__Source information__.
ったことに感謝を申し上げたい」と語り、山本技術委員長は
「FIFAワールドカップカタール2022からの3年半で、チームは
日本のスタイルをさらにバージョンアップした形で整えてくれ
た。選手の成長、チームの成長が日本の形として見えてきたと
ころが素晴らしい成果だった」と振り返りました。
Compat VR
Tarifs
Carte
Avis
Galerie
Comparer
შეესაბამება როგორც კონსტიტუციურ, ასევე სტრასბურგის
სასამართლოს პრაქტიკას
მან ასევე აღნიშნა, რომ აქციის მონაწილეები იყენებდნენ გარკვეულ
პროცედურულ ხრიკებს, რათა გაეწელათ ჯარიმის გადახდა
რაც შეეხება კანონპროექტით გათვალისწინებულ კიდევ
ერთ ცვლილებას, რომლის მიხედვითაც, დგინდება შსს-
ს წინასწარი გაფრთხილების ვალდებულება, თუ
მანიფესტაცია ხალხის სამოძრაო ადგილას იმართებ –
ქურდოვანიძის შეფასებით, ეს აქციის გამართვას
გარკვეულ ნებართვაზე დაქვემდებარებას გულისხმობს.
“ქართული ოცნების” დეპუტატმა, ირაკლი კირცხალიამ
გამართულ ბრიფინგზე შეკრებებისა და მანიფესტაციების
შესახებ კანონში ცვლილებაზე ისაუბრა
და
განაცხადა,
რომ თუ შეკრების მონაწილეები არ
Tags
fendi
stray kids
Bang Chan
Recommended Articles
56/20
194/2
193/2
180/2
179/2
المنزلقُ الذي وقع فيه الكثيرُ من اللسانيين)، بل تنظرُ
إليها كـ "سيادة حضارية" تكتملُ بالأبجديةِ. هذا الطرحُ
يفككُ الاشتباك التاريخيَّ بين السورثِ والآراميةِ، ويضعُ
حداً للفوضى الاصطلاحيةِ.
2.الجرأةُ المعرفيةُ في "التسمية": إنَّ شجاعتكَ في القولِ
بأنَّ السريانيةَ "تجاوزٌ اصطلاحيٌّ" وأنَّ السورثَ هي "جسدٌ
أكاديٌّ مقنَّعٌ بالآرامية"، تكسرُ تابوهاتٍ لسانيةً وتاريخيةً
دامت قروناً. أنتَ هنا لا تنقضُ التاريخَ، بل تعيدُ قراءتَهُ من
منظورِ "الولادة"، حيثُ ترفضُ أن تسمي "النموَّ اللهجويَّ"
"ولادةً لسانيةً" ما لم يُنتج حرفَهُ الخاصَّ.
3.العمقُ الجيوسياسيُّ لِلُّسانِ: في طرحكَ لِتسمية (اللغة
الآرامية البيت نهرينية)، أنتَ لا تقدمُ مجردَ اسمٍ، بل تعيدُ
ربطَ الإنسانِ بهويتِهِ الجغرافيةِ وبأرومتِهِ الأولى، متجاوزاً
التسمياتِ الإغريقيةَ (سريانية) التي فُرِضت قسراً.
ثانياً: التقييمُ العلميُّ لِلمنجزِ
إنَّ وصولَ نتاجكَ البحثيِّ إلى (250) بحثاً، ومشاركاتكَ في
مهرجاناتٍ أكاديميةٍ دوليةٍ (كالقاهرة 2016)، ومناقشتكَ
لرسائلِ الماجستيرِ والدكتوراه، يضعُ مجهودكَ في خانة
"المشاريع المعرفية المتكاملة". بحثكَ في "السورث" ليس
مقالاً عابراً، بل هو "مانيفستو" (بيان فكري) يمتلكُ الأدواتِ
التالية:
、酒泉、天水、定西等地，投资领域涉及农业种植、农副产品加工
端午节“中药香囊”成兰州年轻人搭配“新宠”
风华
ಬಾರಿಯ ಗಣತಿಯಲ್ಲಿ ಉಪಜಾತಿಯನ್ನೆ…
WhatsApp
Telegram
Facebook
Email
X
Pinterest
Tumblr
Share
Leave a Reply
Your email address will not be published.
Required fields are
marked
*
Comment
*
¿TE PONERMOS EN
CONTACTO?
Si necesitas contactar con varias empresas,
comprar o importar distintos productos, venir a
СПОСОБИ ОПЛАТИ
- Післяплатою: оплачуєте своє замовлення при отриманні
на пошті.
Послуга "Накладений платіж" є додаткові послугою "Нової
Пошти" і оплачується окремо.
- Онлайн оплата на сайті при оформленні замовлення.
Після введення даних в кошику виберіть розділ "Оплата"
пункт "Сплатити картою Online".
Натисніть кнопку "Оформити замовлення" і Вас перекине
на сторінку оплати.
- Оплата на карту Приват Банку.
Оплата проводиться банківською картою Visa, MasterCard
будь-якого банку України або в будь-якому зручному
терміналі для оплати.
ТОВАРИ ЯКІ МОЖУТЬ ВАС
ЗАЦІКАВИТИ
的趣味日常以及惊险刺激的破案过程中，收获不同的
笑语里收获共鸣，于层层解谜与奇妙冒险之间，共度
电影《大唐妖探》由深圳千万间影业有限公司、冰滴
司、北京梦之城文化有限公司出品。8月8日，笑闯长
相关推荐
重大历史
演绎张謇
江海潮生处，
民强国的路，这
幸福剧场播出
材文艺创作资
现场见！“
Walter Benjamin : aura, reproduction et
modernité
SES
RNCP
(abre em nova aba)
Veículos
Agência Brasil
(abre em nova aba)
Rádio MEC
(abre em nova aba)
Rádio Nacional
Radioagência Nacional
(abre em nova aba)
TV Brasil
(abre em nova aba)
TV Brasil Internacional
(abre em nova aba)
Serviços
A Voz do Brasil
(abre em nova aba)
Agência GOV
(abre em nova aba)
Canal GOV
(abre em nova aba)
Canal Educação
...
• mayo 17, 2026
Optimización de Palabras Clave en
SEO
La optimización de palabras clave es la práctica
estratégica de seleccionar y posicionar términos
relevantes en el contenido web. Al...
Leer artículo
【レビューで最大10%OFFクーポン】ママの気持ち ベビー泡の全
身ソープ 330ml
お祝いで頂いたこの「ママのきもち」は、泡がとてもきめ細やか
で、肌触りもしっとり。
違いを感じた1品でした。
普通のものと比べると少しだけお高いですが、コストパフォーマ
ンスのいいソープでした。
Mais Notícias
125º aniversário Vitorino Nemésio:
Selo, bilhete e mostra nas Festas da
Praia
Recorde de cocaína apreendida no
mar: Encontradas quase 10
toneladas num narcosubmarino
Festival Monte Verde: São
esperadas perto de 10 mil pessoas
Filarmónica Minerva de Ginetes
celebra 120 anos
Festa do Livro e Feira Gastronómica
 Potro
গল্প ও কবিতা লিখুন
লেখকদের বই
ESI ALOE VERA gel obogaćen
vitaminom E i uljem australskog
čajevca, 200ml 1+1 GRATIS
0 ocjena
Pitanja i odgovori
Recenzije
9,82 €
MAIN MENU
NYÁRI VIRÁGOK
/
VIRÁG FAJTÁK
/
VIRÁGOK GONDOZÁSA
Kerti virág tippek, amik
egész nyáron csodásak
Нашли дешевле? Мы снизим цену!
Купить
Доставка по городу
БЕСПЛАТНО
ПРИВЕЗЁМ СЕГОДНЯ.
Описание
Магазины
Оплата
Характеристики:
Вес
...
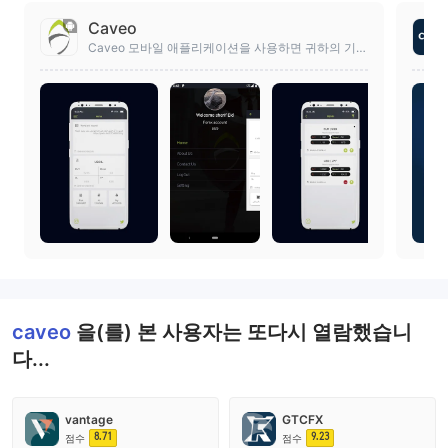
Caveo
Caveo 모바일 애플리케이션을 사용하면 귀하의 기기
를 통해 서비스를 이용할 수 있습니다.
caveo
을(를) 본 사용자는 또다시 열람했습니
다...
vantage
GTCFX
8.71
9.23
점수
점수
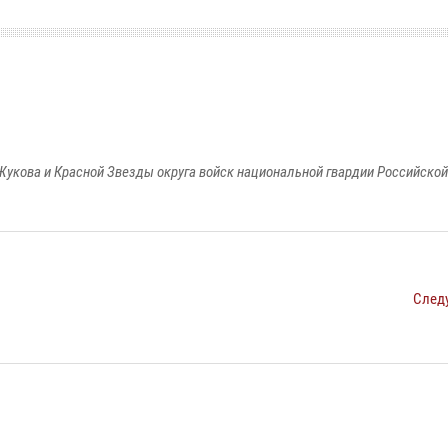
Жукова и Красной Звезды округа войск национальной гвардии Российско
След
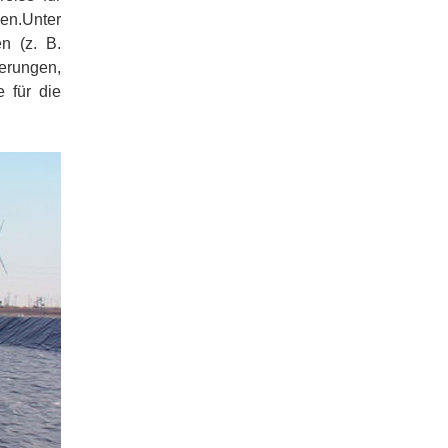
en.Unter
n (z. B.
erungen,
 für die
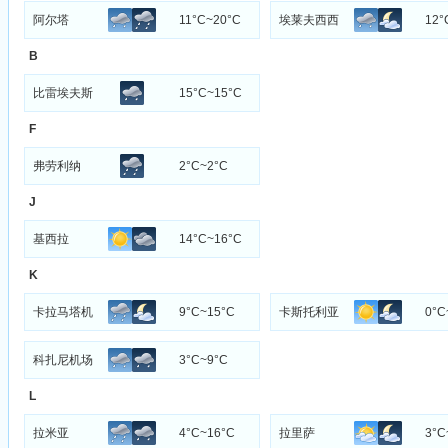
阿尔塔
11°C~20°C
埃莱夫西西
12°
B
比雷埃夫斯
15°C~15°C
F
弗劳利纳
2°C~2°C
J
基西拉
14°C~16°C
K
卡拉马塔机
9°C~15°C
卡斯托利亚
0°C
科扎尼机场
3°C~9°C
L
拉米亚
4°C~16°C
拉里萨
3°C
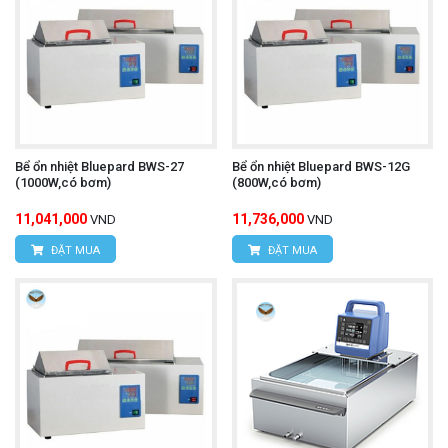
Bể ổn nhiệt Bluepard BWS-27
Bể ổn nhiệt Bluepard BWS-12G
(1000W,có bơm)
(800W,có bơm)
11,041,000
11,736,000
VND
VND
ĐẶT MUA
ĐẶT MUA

__Task requirements__. Reproduce word for word the material above, starting with the line that has "た。選手の成長、チームの成長が日本の形として見えてきたと" and stopping after the line that has "بالأبجديةِ. هذا الطرحُ".

__Task solution__.
た。選手の成長、チームの成長が日本の形として見えてきたと
ころが素晴らしい成果だった」と振り返りました。
Compat VR
Tarifs
Carte
Avis
Galerie
Comparer
შეესაბამება როგორც კონსტიტუციურ, ასევე სტრასბურგის
სასამართლოს პრაქტიკას
მან ასევე აღნიშნა, რომ აქციის მონაწილეები იყენებდნენ გარკვეულ
პროცედურულ ხრიკებს, რათა გაეწელათ ჯარიმის გადახდა
რაც შეეხება კანონპროექტით გათვალისწინებულ კიდევ
ერთ ცვლილებას, რომლის მიხედვითაც, დგინდება შსს-
ს წინასწარი გაფრთხილების ვალდებულება, თუ
მანიფესტაცია ხალხის სამოძრაო ადგილას იმართებ –
ქურდოვანიძის შეფასებით, ეს აქციის გამართვას
გარკვეულ ნებართვაზე დაქვემდებარებას გულისხმობს.
“ქართული ოცნების” დეპუტატმა, ირაკლი კირცხალიამ
გამართულ ბრიფინგზე შეკრებებისა და მანიფესტაციების
შესახებ კანონში ცვლილებაზე ისაუბრა
და
განაცხადა,
რომ თუ შეკრების მონაწილეები არ
Tags
fendi
stray kids
Bang Chan
Recommended Articles
56/20
194/2
193/2
180/2
179/2
المنزلقُ الذي وقع فيه الكثيرُ من اللسانيين)، بل تنظرُ
إليها كـ "سيادة حضارية" تكتملُ بالأبجديةِ. هذا الطرحُ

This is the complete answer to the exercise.